Saved data entries:
+===+
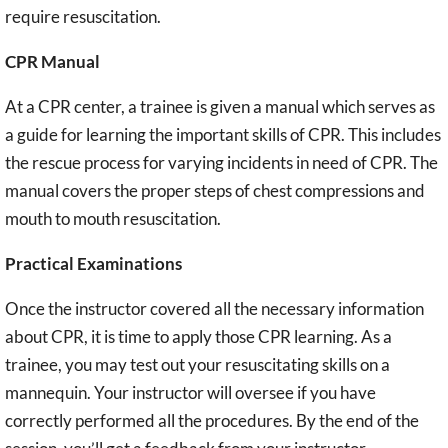
require resuscitation.
CPR Manual
At a CPR center, a trainee is given a manual which serves as
a guide for learning the important skills of CPR. This includes
the rescue process for varying incidents in need of CPR. The
manual covers the proper steps of chest compressions and
mouth to mouth resuscitation.
Practical Examinations
Once the instructor covered all the necessary information
about CPR, it is time to apply those CPR learning. As a
trainee, you may test out your resuscitating skills on a
mannequin. Your instructor will oversee if you have
correctly performed all the procedures. By the end of the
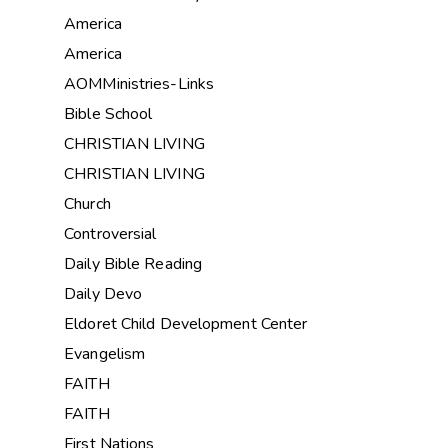
America
America
AOMMinistries-Links
Bible School
CHRISTIAN LIVING
CHRISTIAN LIVING
Church
Controversial
Daily Bible Reading
Daily Devo
Eldoret Child Development Center
Evangelism
FAITH
FAITH
First Nations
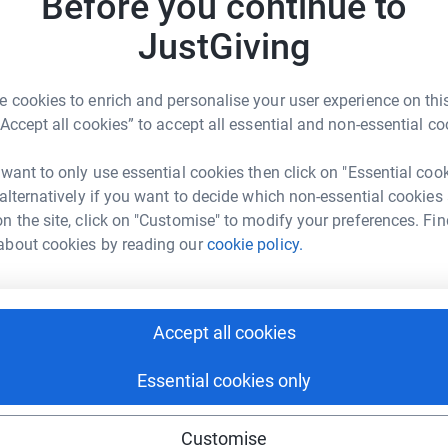
Before you continue to
nda Church
 life without severe consequences.
JustGiving
R
R
rk could help raise up to 5x more in
no matter how small. Every bit helps us move
W
tform to make it happen:
£
ank you for your generosity.
 cookies to enrich and personalise your user experience on this
“Accept all cookies” to accept all essential and non-essential co
G
 want to only use essential cookies then click on "Essential coo
G
enger
LinkedIn
X
Email
W
 alternatively if you want to decide which non-essential cookies
t
n the site, click on "Customise" to modify your preferences. Fin
£
/page/amanda-church-1725271371624?utm_medium=FR&utm_so
Copy link
about cookies by reading our
cookie policy.
 sharing this link on:
Accept all cookies
Essential cookies only
Customise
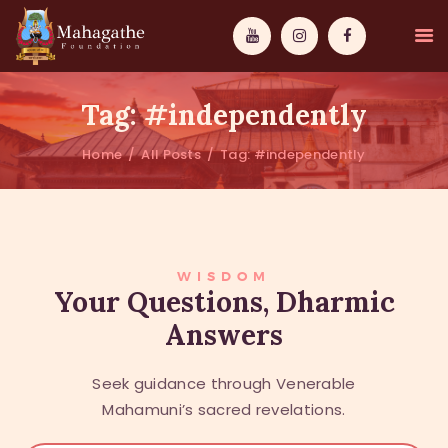
Tag: #independently
Home
All Posts
Tag: #independently
MAHAMUNI
PATHWAYS
WISDOM
WISDOM
Your Questions, Dharmic
Answers
EVENTS
DONATIONS
Seek guidance through Venerable
ABOUT US
Mahamuni’s sacred revelations.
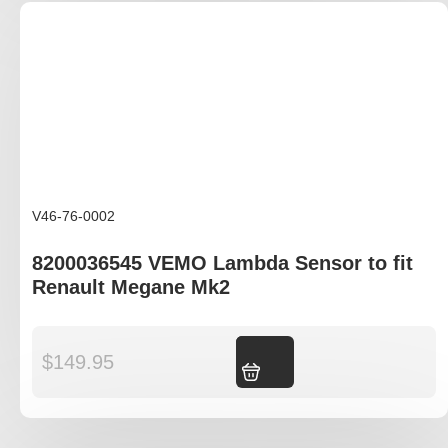
V46-76-0002
8200036545 VEMO Lambda Sensor to fit
Renault Megane Mk2
$
149.95
Add to cart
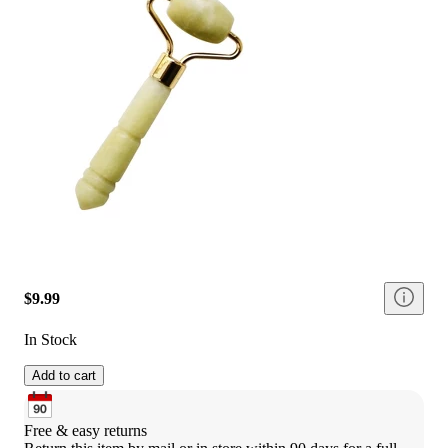
$9.99
In Stock
Add to cart
Free & easy returns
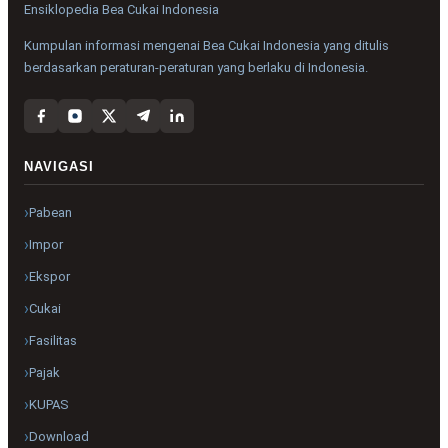
Ensiklopedia Bea Cukai Indonesia
Kumpulan informasi mengenai Bea Cukai Indonesia yang ditulis
berdasarkan peraturan-peraturan yang berlaku di Indonesia.
NAVIGASI
Pabean
Impor
Ekspor
Cukai
Fasilitas
Pajak
KUPAS
Download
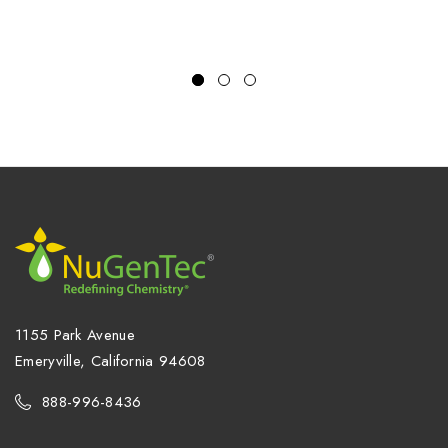
steel, 16 gauge NSN:
5680-01-093-5366
1155 Park Avenue
Emeryville, California 94608
888-996-8436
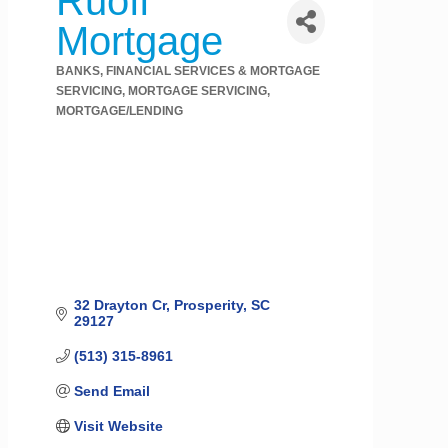
Ruoff
Mortgage
BANKS, FINANCIAL SERVICES & MORTGAGE
Categories
SERVICING
MORTGAGE SERVICING
MORTGAGE/LENDING
32 Drayton Cr
Prosperity
SC
29127
(513) 315-8961
Send Email
Visit Website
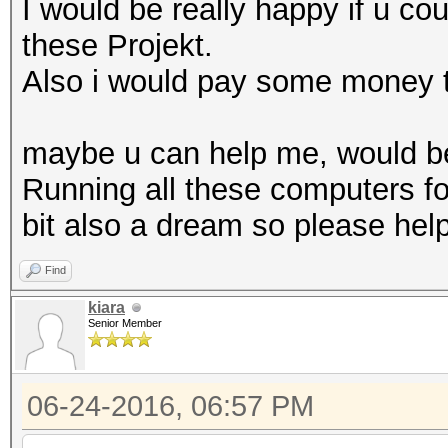
I would be really happy if u co
these Projekt.
Also i would pay some money t
maybe u can help me, would be 
Running all these computers fo
bit also a dream so please help
Find
kiara
Senior Member
06-24-2016, 06:57 PM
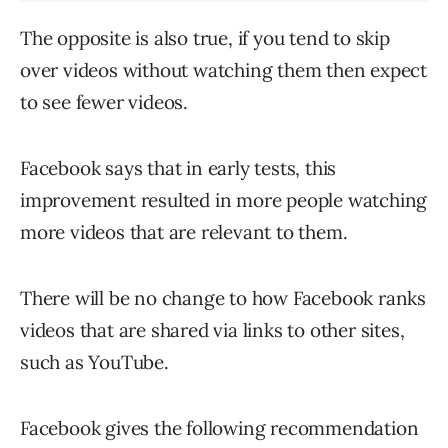
The opposite is also true, if you tend to skip
over videos without watching them then expect
to see fewer videos.
Facebook says that in early tests, this
improvement resulted in more people watching
more videos that are relevant to them.
There will be no change to how Facebook ranks
videos that are shared via links to other sites,
such as YouTube.
Facebook gives the following recommendation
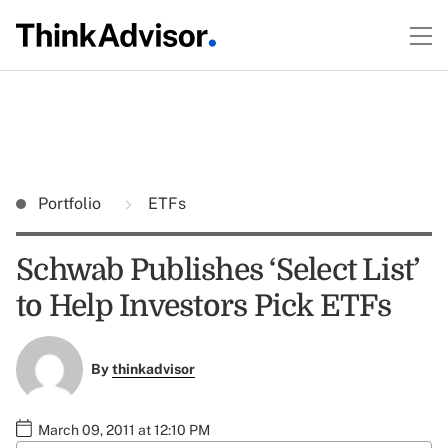
Portfolio
ETFs
Schwab Publishes ‘Select List’
to Help Investors Pick ETFs
By
thinkadvisor
March 09, 2011 at 12:10 PM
+===+
WORK ITEM
Whatever lies between the first line of the data and the line holding "rk could help raise up to 5x more in", inclusive, should be repeated exactly, apart from the pictures.

FINISHED TASK
require resuscitation.
CPR Manual
At a CPR center, a trainee is given a manual which serves as
a guide for learning the important skills of CPR. This includes
the rescue process for varying incidents in need of CPR. The
manual covers the proper steps of chest compressions and
mouth to mouth resuscitation.
Practical Examinations
Once the instructor covered all the necessary information
about CPR, it is time to apply those CPR learning. As a
trainee, you may test out your resuscitating skills on a
mannequin. Your instructor will oversee if you have
correctly performed all the procedures. By the end of the
America
America
AOMMinistries-Links
Bible School
CHRISTIAN LIVING
CHRISTIAN LIVING
Church
Controversial
Daily Bible Reading
Daily Devo
Eldoret Child Development Center
Evangelism
FAITH
FAITH
First Nations
Before you continue to
nda Church
 life without severe consequences.
JustGiving
R
R
rk could help raise up to 5x more in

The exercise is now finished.